Le "prepping", un hobby?

Difficile de faire une réponse claire tant il y a de modèles de "prepping" et de degrés d'implication. Une chose est sûre: plus une personne consacre de temps, de pensées et d'énergies à se préparer, plus elle sera en mesure de faire face à une multitude de situations et d'étendre sa survie sur une plus longue période.

La "preppeuse", le "prepper" qui pense quotidiennement à sa préparation au travers de ses activités, par exemple en visitant un lieu nouveau et en évaluant son potentiel en terme de survie, ou qui découvre un nouveau gadget, un nouvel outil et l'évalue en terme de prepping, cette personne là en a fait un hobby.

C'est un hobby comme un autre, c'est à dire que c'est une activité de détente, qui apporte du plaisir ou de la satisfaction, qui fait passer le temps et qui produit un résultat. À travers ce hobby on en découvre d'autres: comment chasser, comment éviscérer, comment couper la viande de gibier, comment la préserver, comment récolter la peau du gibier, comment la préparer, comment la travailler, etc.

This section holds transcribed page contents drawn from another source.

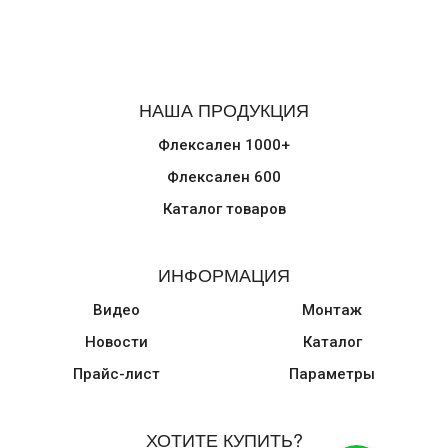
НАША ПРОДУКЦИЯ
Флексален 1000+
Флексален 600
Каталог товаров
ИНФОРМАЦИЯ
Видео
Монтаж
Новости
Каталог
Прайс-лист
Параметры
ХОТИТЕ КУПИТЬ?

Même chose pour la personne qui se préoccupe plus de régime alimentaire en situation de crise: elle mettra de côté des réserves de nourriture sèche, puis se préoccupera de diète alimentaire saine à long terme, se penchera sur la valeur nutritive des aliments, développera des habiletés en préservation et en traitement des aliments, etc.

Une autre personne décidera qu'il lui faut un BOV (Bug Out Vehicule) et apprendra la mécanique, le "customizing" automobile, adaptera le moteur pour utiliser un carburant 100% éthanol, fabriquera de l'éthanol, etc.

Tout ça ne se fait pas en un jour. Par contre ça commence quelque part et ça prend la forme de hobby.

Mon cheminement n'a pas été différent. J'ai envisagé, bien avant la crise du Verglas, comment je pourrais survivre à un holocauste nucléaire dès ma jeune vingtaine. À l'époque c'était la Guerre Froide alors nous étions tous focalisés sur ça.

Pendant le Verglas, j'ai réalisé ma vulnérabilité et imaginé des moyens pour me "bricoler" une survie.

Les années ont passées et j'ai commencé un jour à accumuler de la nourriture. Puis rassemblé des équipements de survie, etc.

C'est devenu un hobby. Et ce hobby me permet d'apprendre bien des choses qu'autrement je n'aurais jamais apprises.

Un hobby n'est pas une raison de vivre. C'est une activité parmi les autres. Si ça devient le point central de notre vie, si tout ce que nous faisons est centré sur ça, ça devient de l'obsession. Ça c'est moins bon! Car survivre c'est bien mais si on survit, c'est pour pouvoir vivre tout court!